The project scanned a natural spider web to get a 2D snapshot of its development size, which then sewn together using computer algorithms to represent the 3D structure of the web. Each silk strain assigned a different frequency of sound, which converted the web map into sheet music for a harp-like instrument originally created for the project.
It remains to seen whether the resulting tunes will be nominated for an award, but some (jump without acknowledging) find the tunes quite comfortable. The webs did not have to be a hit-surprise, as the team also scanned while creating a web. By capturing the construction process in real-time, they were able to determine a word at each construction stage that evolved like the web. It again placed on the team’s unusual materials resulting in a trippy track that refers to the silken-spinning process of the arachnids.

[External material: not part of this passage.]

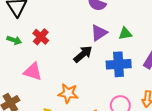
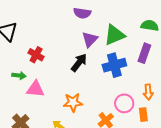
green triangle: (125, 34) -> (114, 35), size x1.6
green arrow: (14, 40) -> (19, 76), moved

Said the project’s principal investigator Dr Markus Buehler in a statement, who presented the work at the spring meeting of the American Chemical Society, “Our harp-like device changes during the process to reflect how the spider builds the web on the web.”
“So, we can discover the temporary sequence of how the web is being created in audio format.” It is this systematic information that expected to inspire 3D “spider-mimicking” technologies that could one day create fun and complex electronics made together like a spider’s web. “The spider’s way of‘printing ’the web is significant because no support material is used, as is often the case with 3D printing methods,” Buehler said.